▶ STORED DATA:
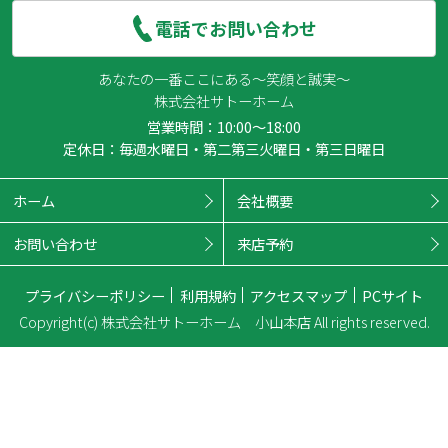
電話でお問い合わせ
あなたの一番ここにある～笑顔と誠実～
株式会社サトーホーム
営業時間：10:00～18:00
定休日：毎週水曜日・第二第三火曜日・第三日曜日
ホーム
会社概要
お問い合わせ
来店予約
プライバシーポリシー
利用規約
アクセスマップ
PCサイト
Copyright(c) 株式会社サトーホーム 小山本店 All rights reserved.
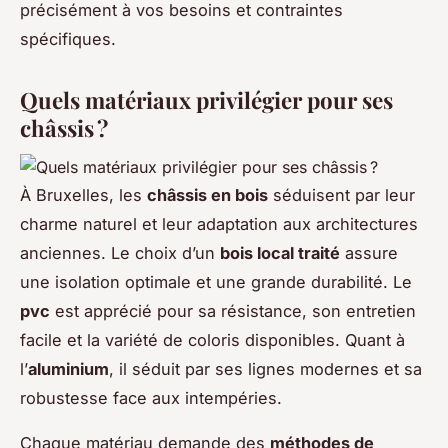
précisément à vos besoins et contraintes
spécifiques.
Quels matériaux privilégier pour ses
châssis ?
À Bruxelles, les
châssis en bois
séduisent par leur
charme naturel et leur adaptation aux architectures
anciennes. Le choix d’un
bois local traité
assure
une isolation optimale et une grande durabilité. Le
pvc
est apprécié pour sa résistance, son entretien
facile et la variété de coloris disponibles. Quant à
l’
aluminium
, il séduit par ses lignes modernes et sa
robustesse face aux intempéries.
Chaque matériau demande des
méthodes de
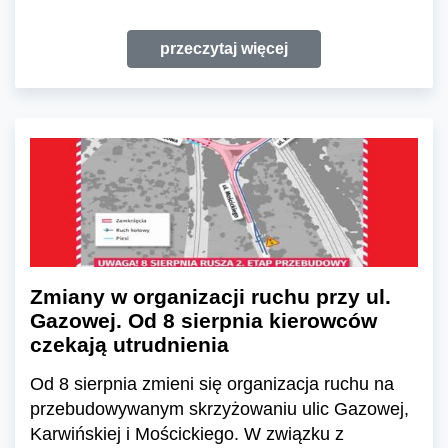
przeczytaj więcej
Zmiany w organizacji ruchu przy ul.
Gazowej. Od 8 sierpnia kierowców
czekają utrudnienia
Od 8 sierpnia zmieni się organizacja ruchu na
przebudowywanym skrzyżowaniu ulic Gazowej,
Karwińskiej i Mościckiego. W związku z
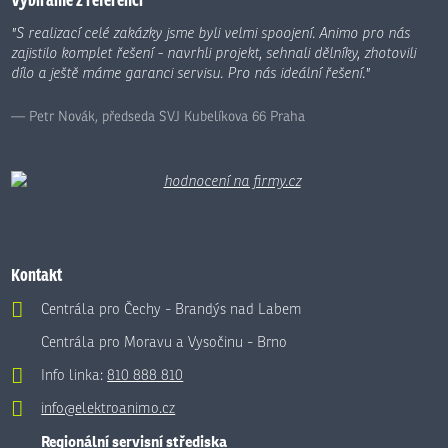
Vybíráme z referencí
odeslat.
"S realizací celé zakázky jsme byli velmi spoojení. Animo pro nás
zajistilo komplet řešení - navrhli projekt, sehnali dělníky, zhotovili
dílo a ještě máme garanci servisu. Pro nás ideální řešení."
Petr Novák, předseda SVJ Kubelíkova 66 Praha
Kontakt
Centrála pro Čechy - Brandýs nad Labem
Centrála pro Moravu a Vysočinu - Brno
Info linka:
810 888 810
info@elektroanimo.cz
Regionální servisní střediska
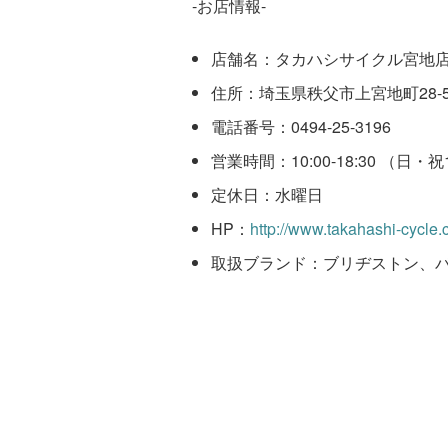
-お店情報-
店舗名：タカハシサイクル宮地
住所：埼玉県秩父市上宮地町28-
電話番号：0494-25-3196
営業時間：10:00-18:30 （日・祝
定休日：水曜日
HP：
http://www.takahashi-cycle
取扱ブランド：ブリヂストン、パ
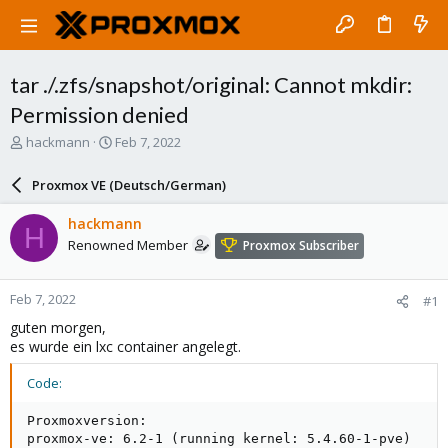
tar ./.zfs/snapshot/original: Cannot mkdir:
Permission denied
T
S
hackmann
Feb 7, 2022
h
t
r
a
Proxmox VE (Deutsch/German)
e
r
a
t
hackmann
H
d
d
Renowned Member
Proxmox Subscriber
s
a
t
t
a
e
Feb 7, 2022
#1
r
t
guten morgen,
e
es wurde ein lxc container angelegt.
r
Code:
Proxmoxversion:

proxmox-ve: 6.2-1 (running kernel: 5.4.60-1-pve)
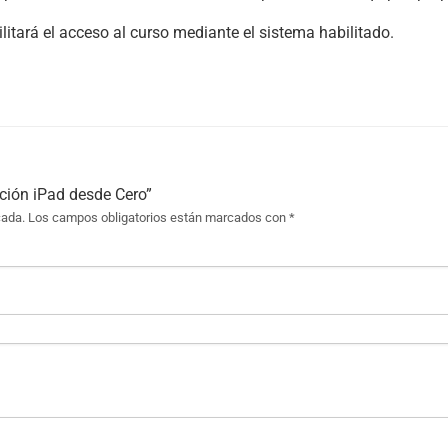
itará el acceso al curso mediante el sistema habilitado.
ación iPad desde Cero”
cada.
Los campos obligatorios están marcados con
*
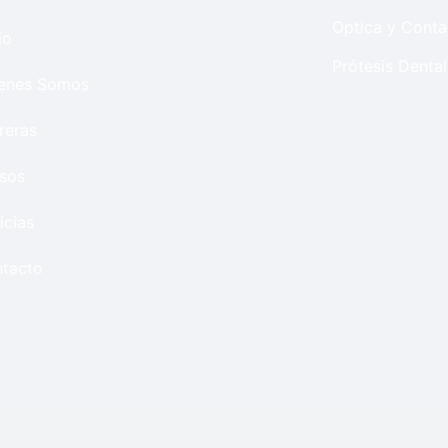
Optica y Conta
io
Prótesis Dental
enes Somos
reras
sos
icias
tacto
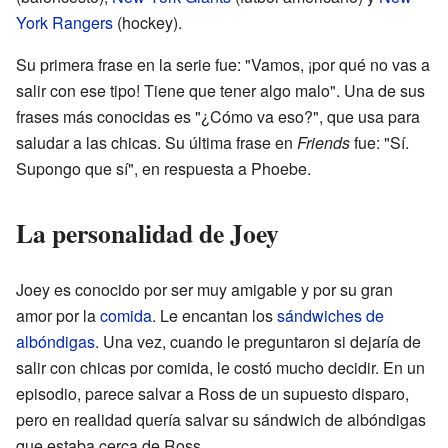
York Rangers
(hockey).
Su primera frase en la serie fue: "Vamos, ¡por qué no vas a
salir con ese tipo! Tiene que tener algo malo". Una de sus
frases más conocidas es "¿Cómo va eso?", que usa para
saludar a las chicas. Su última frase en
Friends
fue: "Sí.
Supongo que sí", en respuesta a Phoebe.
La personalidad de Joey
Joey es conocido por ser muy amigable y por su gran
amor por la
comida
. Le encantan los
sándwiches de
albóndigas
. Una vez, cuando le preguntaron si dejaría de
salir con chicas por comida, le costó mucho decidir. En un
episodio, parece salvar a Ross de un supuesto disparo,
pero en realidad quería salvar su sándwich de albóndigas
que estaba cerca de Ross.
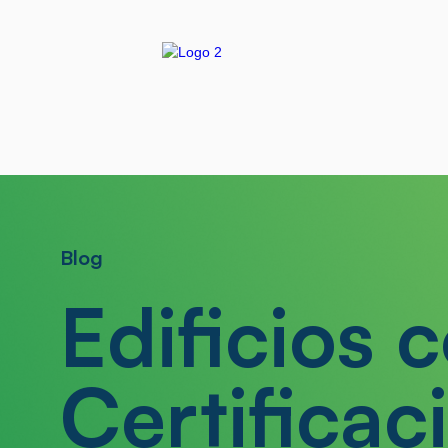
Blog
Edificios 
Certificac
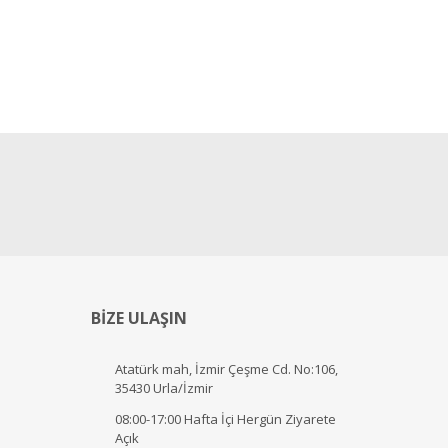
BİZE ULAŞIN
Atatürk mah, İzmir Çeşme Cd. No:106,
35430 Urla/İzmir
08:00-17:00 Hafta İçi Hergün Ziyarete
Açık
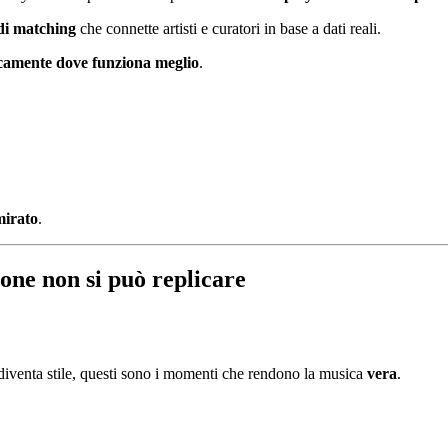
 di matching
che connette artisti e curatori in base a dati reali.
camente dove funziona meglio
.
mirato
.
ione non si può replicare
 diventa stile, questi sono i momenti che rendono la musica
vera
.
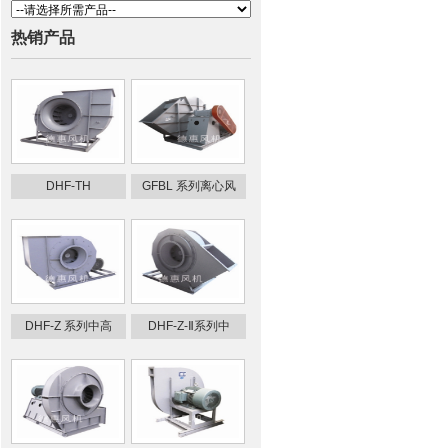
热销产品
DHF-TH
GFBL 系列离心风
DHF-Z 系列中高
DHF-Z-Ⅱ系列中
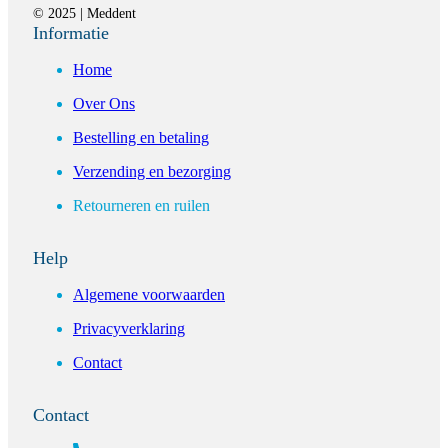
© 2025 | Meddent
Informatie
Home
Over Ons
Bestelling en betaling
Verzending en bezorging
Retourneren en ruilen
Help
Algemene voorwaarden
Privacyverklaring
Contact
Contact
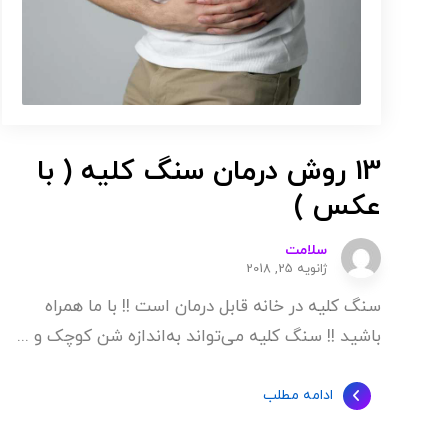
13 روش درمان سنگ کلیه ( با
عکس )
سلامت
ژانویه 25, 2018
سنگ کلیه در خانه قابل درمان است !! با ما همراه
باشید !! سنگ کلیه می‌تواند به‌اندازه شن کوچک و ...
ادامه مطلب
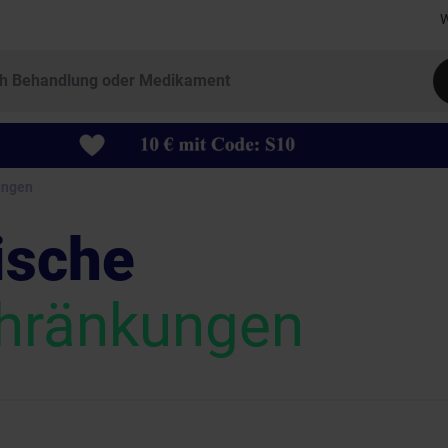
W
ungen
ische
chränkungen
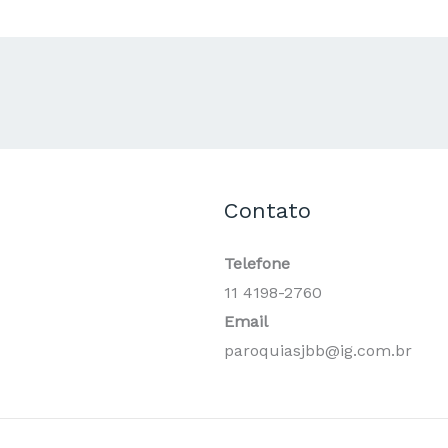
Contato
Telefone
11 4198-2760
Email
paroquiasjbb@ig.com.br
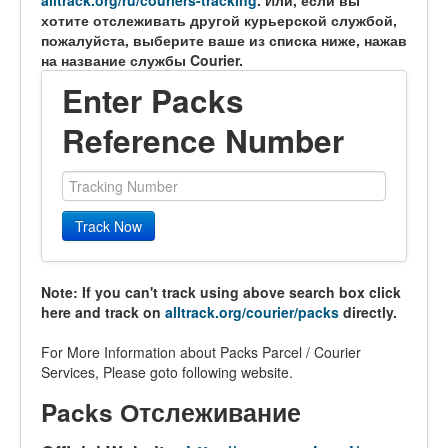
alltrack.org/ru/couriers-tracking
. Или, если вы
хотите отслеживать другой курьерской службой,
пожалуйста, выберите ваше из списка ниже, нажав
на название службы Courier.
Enter Packs
Reference Number
Track Now
Note: If you can't track using above search box click
here and track on
alltrack.org/courier/packs
directly.
For More Information about Packs Parcel / Courier
Services, Please goto following website.
Packs Отслеживание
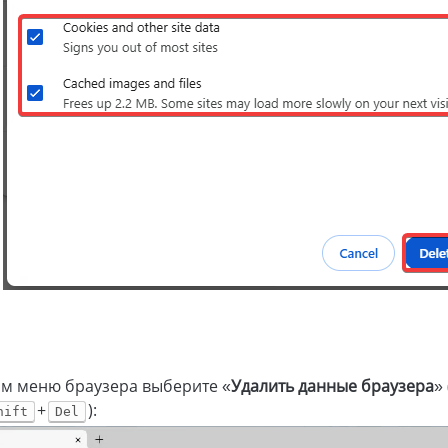
м меню браузера выберите «
Удалить данные браузера
»
+
):
hift
Del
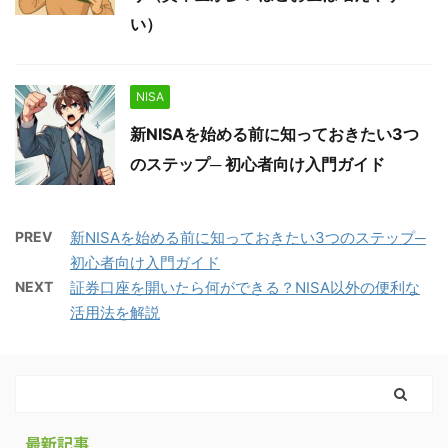
い）
NISA
新NISAを始める前に知っておきたい3つ
のステップ─ 初心者向け入門ガイド
PREV
新NISAを始める前に知っておきたい3つのステップ─
初心者向け入門ガイド
NEXT
証券口座を開いたら何ができる？NISA以外の便利な
活用法を解説
最新記事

▶ WORK TO COMPLETE: Look through the entries for lines containing the word "albóndigas" and return each one.

▶ RESULT OF THIS TASK:
albóndigas
pero en realidad quería salvar su sándwich de albóndigas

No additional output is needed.